Ekşisözlük'te neler oluyor?
Işıl Cinmen'le Boş Ders'in bu haftaki konusu: Ekşi Sözlük'ün sırrı!
ABONE OLIŞIL CİNMEN
HABERTURK.COM
Ekşi Sözlük ilk açıldığında 15 yaşındaydım.
O zamanlar da yazı yazmaya pek meraklıydım.
İlk “yazar” ünvanımı sözlükten aldım.
Bu ünvanın hakkını vermek için çalışırdım.
Bir “entry” girmeden önce araştırma yapar, düşüncelerimi “kutsal bilgi kaynağı”na aktarmadan önce iyice tartardım.
Değerliydi.
Değer vermeyen uçar giderdi zaten.
İlk yıllarındaki yazarlarının gösterdiği itinayla büyüdü, yayıldı, bir referans noktası haline geldi.
Artık sözlük yazarı olan olmayan herkes, bir kişi, bir marka, bir olay hakkında araştırma yaparken her yerden önce Sözlük’e bakar olmuştu.

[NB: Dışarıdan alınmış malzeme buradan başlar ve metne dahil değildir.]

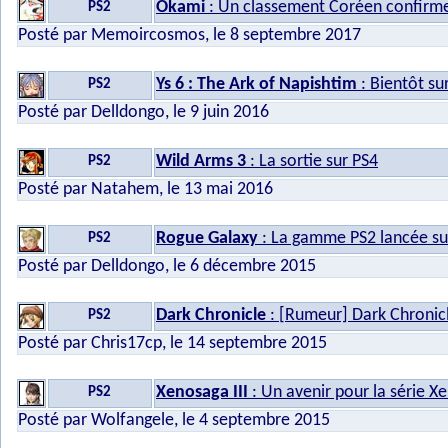
Okami
: Un classement Coréen confirme
PS2
Posté par Memoircosmos, le 8 septembre 2017
Ys 6 : The Ark of Napishtim
: Bientôt su
PS2
Posté par Delldongo, le 9 juin 2016
Wild Arms 3
: La sortie sur PS4
PS2
Posté par Natahem, le 13 mai 2016
Rogue Galaxy
: La gamme PS2 lancée su
PS2
Posté par Delldongo, le 6 décembre 2015
Dark Chronicle
: [Rumeur] Dark Chronicl
PS2
Posté par Chris17cp, le 14 septembre 2015
Xenosaga III
: Un avenir pour la série X
PS2
Posté par Wolfangele, le 4 septembre 2015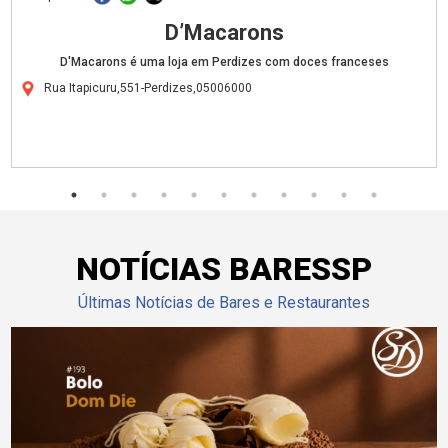
D’Macarons
D'Macarons é uma loja em Perdizes com doces franceses
Rua Itapicuru,551-Perdizes,05006000
NOTÍCIAS BARESSP
Últimas Notícias de Bares e Restaurantes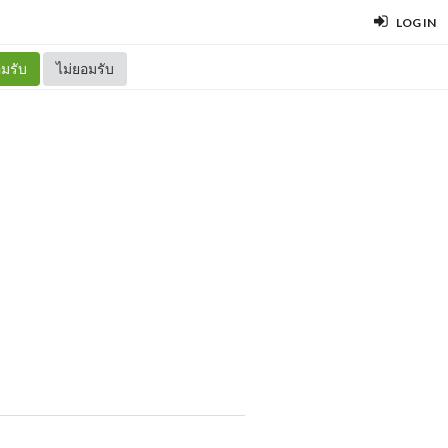
LOG IN
มรับ
ไม่ยอมรับ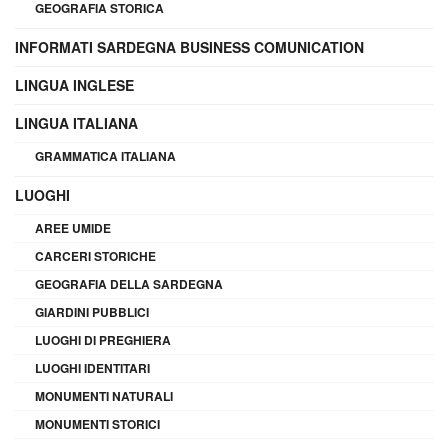
GEOGRAFIA STORICA
INFORMATI SARDEGNA BUSINESS COMUNICATION
LINGUA INGLESE
LINGUA ITALIANA
GRAMMATICA ITALIANA
LUOGHI
AREE UMIDE
CARCERI STORICHE
GEOGRAFIA DELLA SARDEGNA
GIARDINI PUBBLICI
LUOGHI DI PREGHIERA
LUOGHI IDENTITARI
MONUMENTI NATURALI
MONUMENTI STORICI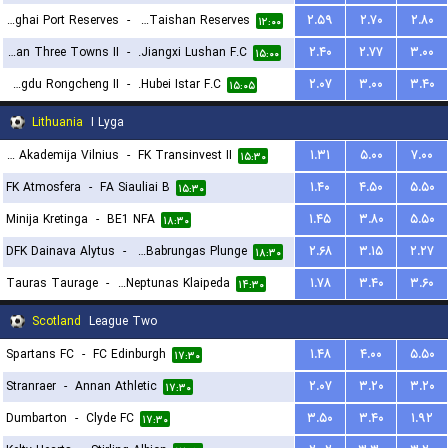
Shanghai Port Reserves
-
Shandong Taishan Reserves
۲.۵۹
۲.۷۰
۲.۸۰
۱۲:۰۰
Wuhan Three Towns II
-
Jiangxi Lushan F.C.
۲.۴۰
۲.۷۷
۳.۰۰
۱۵:۰۰
Chengdu Rongcheng II
-
Hubei Istar F.C.
۲.۰۷
۳.۰۰
۳.۴۰
۱۵:۰۵
Lithuania
I Lyga
Baltijos Futbolo Akademija Vilnius
-
FK Transinvest II
۱.۳۱
۵.۰۰
۷.۰۰
۱۵:۳۰
FK Atmosfera
-
FA Siauliai B
۱.۴۰
۴.۵۰
۵.۵۰
۱۵:۳۰
Minija Kretinga
-
BE1 NFA
۱.۴۵
۳.۸۰
۵.۵۰
۱۸:۳۰
DFK Dainava Alytus
-
FK Babrungas Plunge
۲.۶۸
۳.۱۵
۲.۲۷
۱۸:۳۰
Tauras Taurage
-
FK Neptunas Klaipeda
۱.۷۸
۳.۴۰
۳.۶۰
۱۴:۳۰
Scotland
League Two
Spartans FC
-
FC Edinburgh
۱.۴۸
۴.۰۰
۵.۵۰
۱۷:۳۰
Stranraer
-
Annan Athletic
۲.۰۷
۳.۲۰
۳.۲۰
۱۷:۳۰
Dumbarton
-
Clyde FC
۳.۵۰
۳.۴۰
۱.۹۲
۱۷:۳۰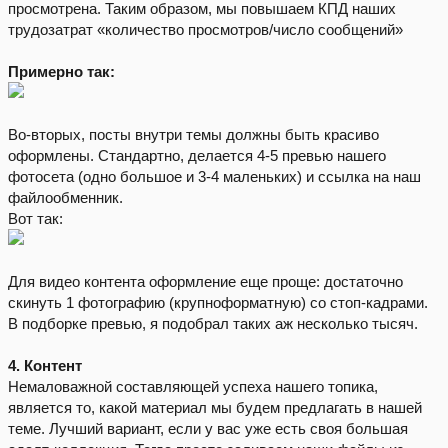
просмотрена. Таким образом, мы повышаем КПД наших
трудозатрат «количество просмотров/число сообщений»
Примерно так:
Во-вторых, посты внутри темы должны быть красиво
оформлены. Стандартно, делается 4-5 превью нашего
фотосета (одно большое и 3-4 маленьких) и ссылка на наш
файлообменник.
Вот так:
Для видео контента оформление еще проще: достаточно
скинуть 1 фотографию (крупноформатную) со стоп-кадрами.
В подборке превью, я подобрал таких аж несколько тысяч.
4. Контент
Немаловажной составляющей успеха нашего топика,
является то, какой материал мы будем предлагать в нашей
теме. Лучший вариант, если у вас уже есть своя большая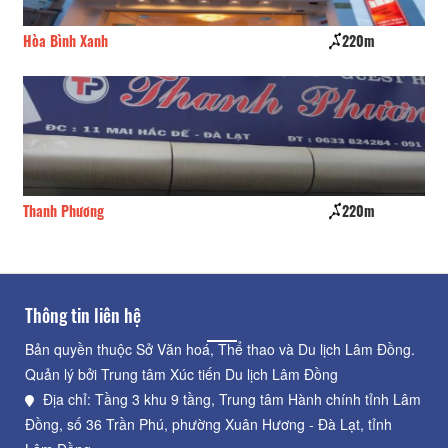
Hòa Bình Xanh
220m
Ho
Thanh Phương
220m
33 
Thông tin liên hệ
Bản quyền thuộc Sở Văn hoá, Thể thao và Du lịch Lâm Đồng.
Quản lý bởi Trung tâm Xúc tiến Du lịch Lâm Đồng
Địa chỉ: Tầng 3 khu 9 tầng, Trung tâm Hành chính tỉnh Lâm
Đồng, số 36 Trần Phú, phường Xuân Hương - Đà Lạt, tỉnh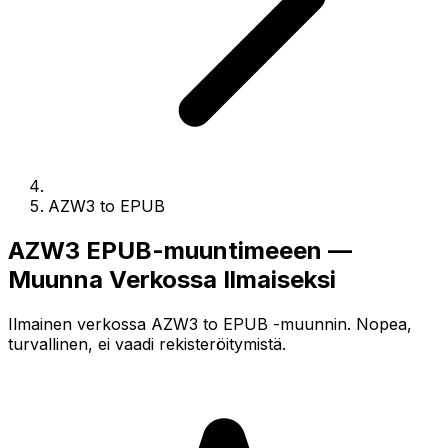
AZW3 to EPUB
AZW3 EPUB-muuntimeeen —
Muunna Verkossa Ilmaiseksi
Ilmainen verkossa AZW3 to EPUB -muunnin. Nopea,
turvallinen, ei vaadi rekisteröitymistä.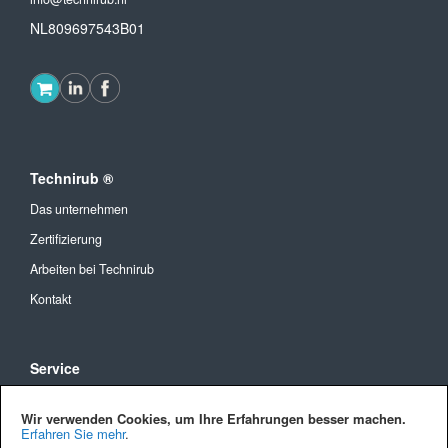
NL809697543B01
Technirub ®
Das unternehmen
Zertifizierung
Arbeiten bei Technirub
Kontakt
Service
Allgemeine Geschäftsbedingungen
Wir verwenden Cookies, um Ihre Erfahrungen besser machen.
Versandkosten und Lieferung
Erfahren Sie mehr
.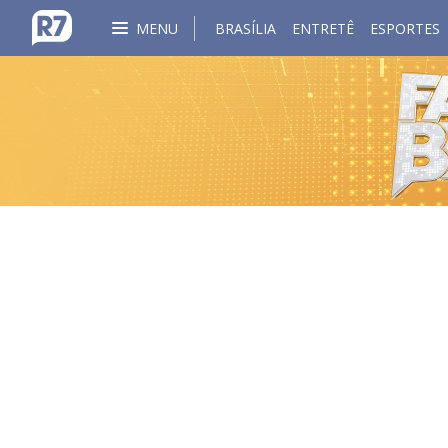
MENU
BRASÍLIA
ENTRETÊ
ESPORTES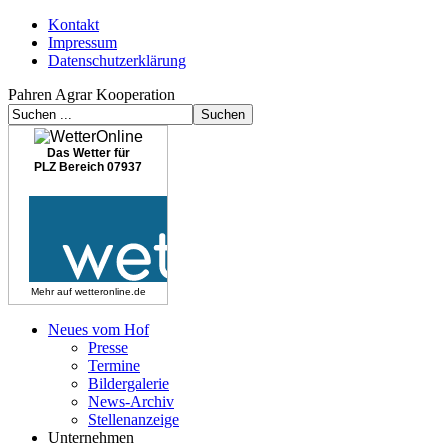
Kontakt
Impressum
Datenschutzerklärung
Pahren Agrar Kooperation
Das Wetter für
PLZ Bereich 07937
Mehr auf
wetteronline.de
Neues vom Hof
Presse
Termine
Bildergalerie
News-Archiv
Stellenanzeige
Unternehmen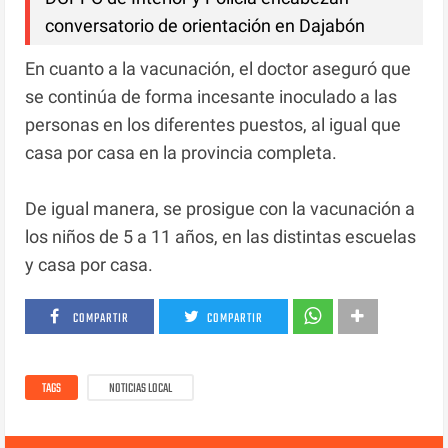
conversatorio de orientación en Dajabón
En cuanto a la vacunación, el doctor aseguró que
se continúa de forma incesante inoculado a las
personas en los diferentes puestos, al igual que
casa por casa en la provincia completa.
De igual manera, se prosigue con la vacunación a
los niños de 5 a 11 años, en las distintas escuelas
y casa por casa.
COMPARTIR
COMPARTIR
TAGS
NOTICIAS LOCAL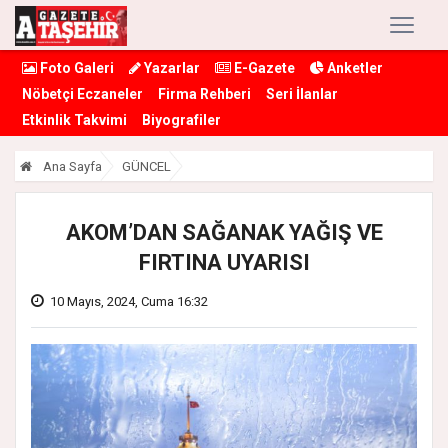
Foto Galeri
Yazarlar
E-Gazete
Anketler
Nöbetçi Eczaneler
Firma Rehberi
Seri İlanlar
Etkinlik Takvimi
Biyografiler
Ana Sayfa
GÜNCEL
AKOM’DAN SAĞANAK YAĞIŞ VE
FIRTINA UYARISI
10 Mayıs, 2024, Cuma 16:32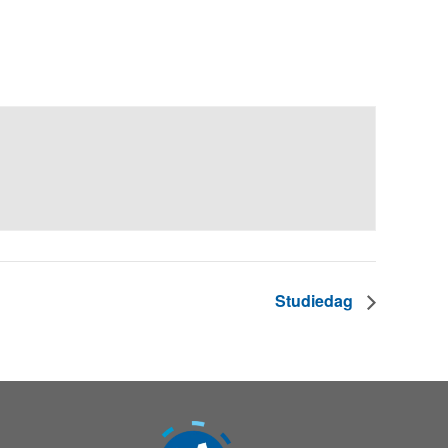
Studiedag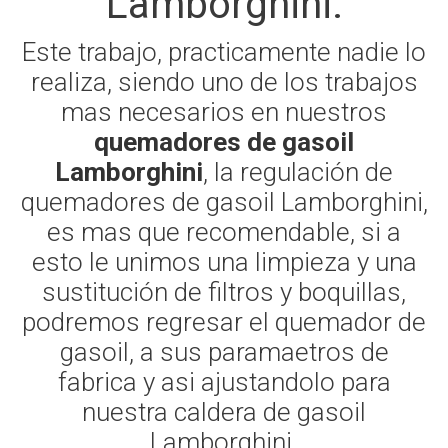
Lamborghini.
Este trabajo, practicamente nadie lo
realiza, siendo uno de los trabajos
mas necesarios en nuestros
quemadores de gasoil
Lamborghini
, la regulación de
quemadores de gasoil Lamborghini,
es mas que recomendable, si a
esto le unimos una limpieza y una
sustitución de filtros y boquillas,
podremos regresar el quemador de
gasoil, a sus paramaetros de
fabrica y asi ajustandolo para
nuestra caldera de gasoil
Lamborghini.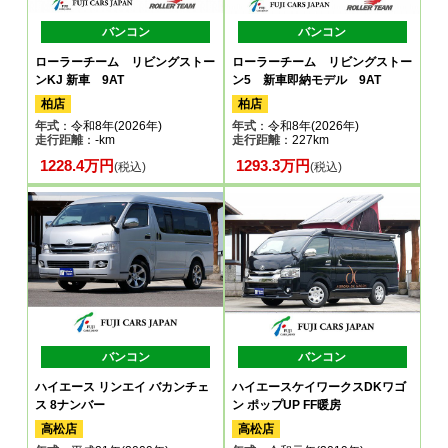
バンコン
バンコン
ローラーチーム リビングストー
ローラーチーム リビングストー
ンKJ 新車 9AT
ン5 新車即納モデル 9AT
柏店
柏店
年式
：令和8年(2026年)
年式
：令和8年(2026年)
走行距離
：-km
走行距離
：227km
1228.4万円
1293.3万円
(税込)
(税込)
バンコン
バンコン
ハイエース リンエイ バカンチェ
ハイエースケイワークスDKワゴ
ス 8ナンバー
ン ポップUP FF暖房
高松店
高松店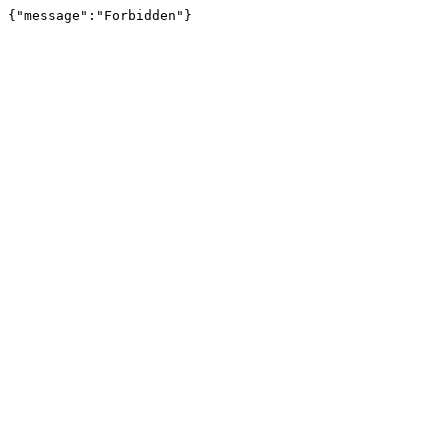
{"message":"Forbidden"}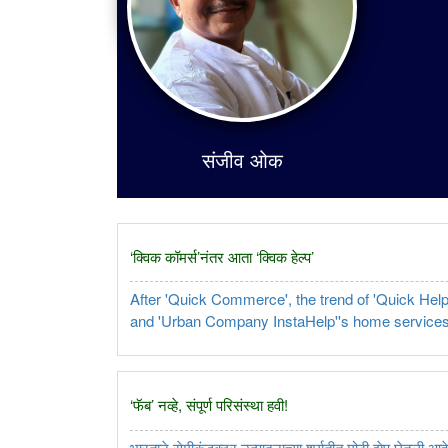
संजीव ओक
‘क्विक कॉमर्स’नंतर आता ‘क्विक हेल्प’
After 'Quick Commerce', the trend of 'Quick Help' 
and 'Urban Company InstaHelp''s home services 
service market, gig economy and challenges face
‘फॅब‌’ नव्हे, संपूर्ण परिसंस्था हवी!
भारताने सेमीकंडक्टर उत्पादनाच्या शर्यतीत मोठी झेप घेतली आ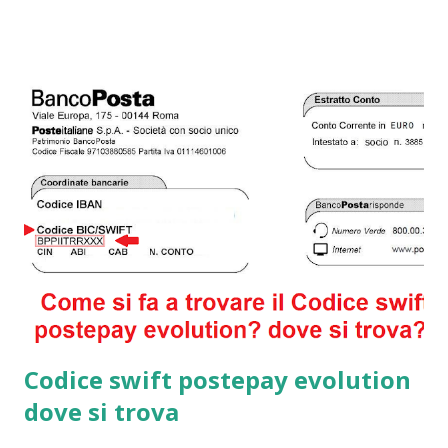
immobili segnati al catasto come abitazione principale a
patto che essi abbiano determinate caratteristiche. Ad
esempio secondo la legge, i cittadini residenti all'estero
iscritti all’Aire , già pensionati ed aventi una casa di
proprietà, ma al contempo non affittata o proposta con un
contratto di comodato d’uso; possono richiedere l’
esonero dal pagamento Imu . Questo accade perché
secondo lo Stato italiano, se si pensionati in Italia, ma non si
risiede più nel proprio paese non è giusto considerare un
bene come l’immobile di proprietà un bene principale.
Codice swift postepay evolution
dove si trova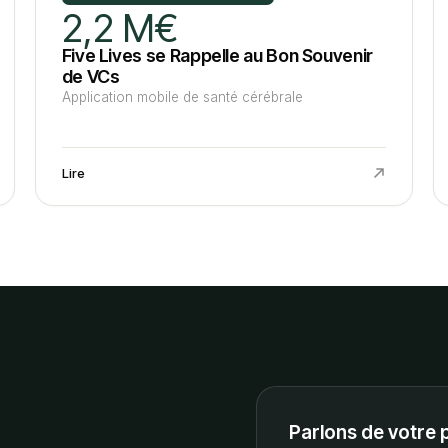
2,2 M€
Five Lives se Rappelle au Bon Souvenir
de VCs
Application mobile de santé cérébrale
Lire
Parlons de votre 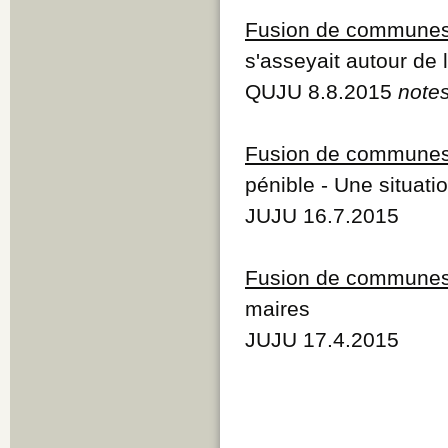
Fusion de commune
s'asseyait autour de 
QUJU 8.8.2015
note
Fusion de commune
pénible - Une situati
JUJU 16.7.2015
Fusion de commune
maires
JUJU 17.4.2015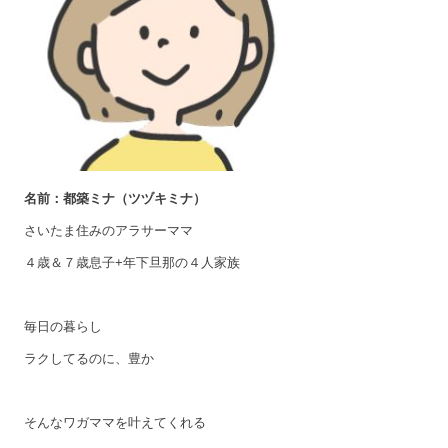
名前：都築ミナ（ツヅキミナ）
さいたま住みのアラサーママ
４歳＆７歳息子+年下旦那の４人家族
毎日の暮らし
ラクしてるのに、豊か
そんなワガママを叶えてくれる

Sözlük büyüdükçe, büyüyen her şeye olan ona da oldu.
Yazar sayısı artıkça eski kalitesini koruyamaz oldu.
Biraz acımasızlaştı, biraz kirlendi.
Ama tüm bunlara rağmen ne önemini kaybetti, ne de popülerliğini...
Kimler geldi kimler geçti...
Ne Facebook’a, ne Twitter’a yenildi.
Hala Türkiye’de en çok ziyaret edilen 3. site ve dünya sıralamasında 397. sırada.
Her ay 21 milyon tekil ziyaretçi alıyor.
Neden dersiniz?
Çünkü farklı bir ihtiyacı karşılıyor.
O artık ülke tarihinin vakanüvisi...
Kişilerin nereden nereye geldiğinin katibi.
Koca koca yazarların, ünlü ünlü oyuncuların, büyük büyük siyasetçilerin “hakkımda bugün ne yazmışlar” diye merakla baktıkları yer.
Güncel tartışmaların demokratik alanı.
O biriktiriyor, depoluyor.
Diğerleri “akar”ken, onunkiler kalıyor.
Söz uçar yazı kalır ya...
Twitter söz’se Sözlük yazı’dır.
O yüzden ona bir şey olmuyor.
Asıl şaşırtıcı olan şu: Tasarlandığı tarihe bakarsak, daha “sosyal medya” diye bir tanım dahi yokken kuruldu Ekşi Sözlük.